² Department of Histopathology, Institute of Liver and Biliary Sciences, New Delhi, India.
³ Department of Biostatistics, Institute of Liver and Biliary Sciences, New Delhi, India.
⁴ Department of Hepatology, Institute of Liver and Biliary Sciences, New Delhi, India.
⁵ Department of Molecular and Cellular Medicine, Institute of Liver and Biliary Sciences, New Delhi, India. Electronic address: shvetanks@gmail.com.

PMID: 39276982
DOI: 10.1016/j.aohep.2024.101565

Abstract

Introduction and objectives: Hepatic proteome and gut microbiota alterations are known in alcohol-associated hepatitis (AAH). Current animal models sparsely mimic human AAH. We aimed to develop an murine model that closely resembled human AAH.

Materials and methods: Male C57BL/6N mice were pair-fed control/incremental ethanol Lieber-DeCarli diets and thioacetamide (TAA) for 12-weeks to induce AAH. Hepatic proteome was analyzed using LC-MS/MS. Gut-bacteria was determined using 16s-rRNA sequencing.
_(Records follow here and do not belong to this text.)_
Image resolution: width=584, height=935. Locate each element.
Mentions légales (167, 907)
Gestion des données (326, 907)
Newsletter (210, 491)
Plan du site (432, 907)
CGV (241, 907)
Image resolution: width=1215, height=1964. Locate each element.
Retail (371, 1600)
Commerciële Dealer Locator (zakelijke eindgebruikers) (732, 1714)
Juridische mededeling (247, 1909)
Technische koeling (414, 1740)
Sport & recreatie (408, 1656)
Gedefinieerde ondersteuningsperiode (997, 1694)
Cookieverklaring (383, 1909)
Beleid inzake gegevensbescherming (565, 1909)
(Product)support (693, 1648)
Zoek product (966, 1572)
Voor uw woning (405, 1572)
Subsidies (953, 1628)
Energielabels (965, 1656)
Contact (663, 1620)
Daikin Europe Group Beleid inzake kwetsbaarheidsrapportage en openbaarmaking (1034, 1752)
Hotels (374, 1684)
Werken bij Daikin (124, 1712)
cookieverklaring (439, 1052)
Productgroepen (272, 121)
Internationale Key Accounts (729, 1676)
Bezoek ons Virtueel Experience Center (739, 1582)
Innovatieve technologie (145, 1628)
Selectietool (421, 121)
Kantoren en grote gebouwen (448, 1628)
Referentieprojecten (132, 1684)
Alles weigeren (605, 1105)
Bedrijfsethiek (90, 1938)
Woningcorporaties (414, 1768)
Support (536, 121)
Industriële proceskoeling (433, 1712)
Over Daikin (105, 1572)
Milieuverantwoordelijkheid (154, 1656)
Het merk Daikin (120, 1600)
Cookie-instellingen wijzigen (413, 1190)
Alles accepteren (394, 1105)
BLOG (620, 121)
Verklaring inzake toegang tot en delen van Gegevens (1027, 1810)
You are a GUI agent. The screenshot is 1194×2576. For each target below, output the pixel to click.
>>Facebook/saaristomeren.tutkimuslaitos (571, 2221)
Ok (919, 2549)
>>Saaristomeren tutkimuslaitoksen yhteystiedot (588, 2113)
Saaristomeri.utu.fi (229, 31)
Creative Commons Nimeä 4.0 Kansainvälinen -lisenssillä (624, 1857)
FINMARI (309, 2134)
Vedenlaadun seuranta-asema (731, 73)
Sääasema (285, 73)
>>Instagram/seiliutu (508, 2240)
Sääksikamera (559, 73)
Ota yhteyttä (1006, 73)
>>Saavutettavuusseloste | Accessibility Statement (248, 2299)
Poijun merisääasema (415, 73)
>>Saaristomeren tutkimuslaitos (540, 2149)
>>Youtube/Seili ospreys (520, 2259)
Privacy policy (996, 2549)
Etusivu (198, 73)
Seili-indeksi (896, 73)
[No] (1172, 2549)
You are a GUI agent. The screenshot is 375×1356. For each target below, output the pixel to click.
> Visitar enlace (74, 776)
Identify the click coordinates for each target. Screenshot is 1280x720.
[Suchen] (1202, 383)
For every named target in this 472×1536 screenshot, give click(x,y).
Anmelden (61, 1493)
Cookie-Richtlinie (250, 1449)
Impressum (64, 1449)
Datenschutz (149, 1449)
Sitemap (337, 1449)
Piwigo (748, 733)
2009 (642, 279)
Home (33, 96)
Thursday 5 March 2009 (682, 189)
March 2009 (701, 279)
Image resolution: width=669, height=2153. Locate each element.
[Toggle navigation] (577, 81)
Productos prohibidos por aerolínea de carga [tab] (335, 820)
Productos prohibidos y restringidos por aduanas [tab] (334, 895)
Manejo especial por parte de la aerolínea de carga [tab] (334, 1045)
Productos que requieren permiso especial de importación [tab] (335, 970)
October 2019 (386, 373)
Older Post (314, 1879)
Results: Mice exposed to EtOH+TAA displayed higher expression of liver triglycerides (1.5-fold, p=0.001), pro-inflammatory (IL6, 1.5-fold, p=0.002 and TNFα, 1.7-fold, p=0.01), fibrotic (TGF-β, 2.7-fold, p=0.01 and Col1α1, 2-fold, p=0.01) and oxidative markers (GSH and SOD (-1.5 fold, p=0.004 & 0.005 respectively)) as compared to EtOH alone. Histology of EtOH+TAA liver displayed pericellular liver fibrosis, increased steatosis, and neutrophil infiltration, which resembled human AAH. In the 12wk EtOH+TAA group, Desulfobacteria, Campylobacteria, and Patescibacteria increased by 2-fold (p=0.02). Pathway combined score (CS, log10) in EtOH+TAA treatment showed upregulated hepatic ethanol oxidation (CS=1.93), fatty acid biosynthesis (CS=2.48), necrosis (CS=1.59), collagen formation (CS=1.28) and hypoxia (CS=0.68)and downregulated fatty acid beta-oxidation (CS=2.37), PPAR signaling (CS=1.35) fatty acid degradation (CS=2.35), bile acid metabolism (CS=1.87), and oxidative phosphorylation (CS=1.50), as observed in human disease.

Conclusions: Using an ethanol-thioacetamide combination in mice results in a faster establishment of AAH with fibrosis than previously known models. Differential protein expression strongly correlates with pathways found altered in human AAH, thus making the model mimic human disease better than other known models., respectively. Thioacetamide (TAA) was administered to enhance liver fibrosis and mimic human AAH.

Keywords: Alcoholic associated hepatitis; Gut microbiome; Hepatic proteome; Liver fibrosis; Mice model.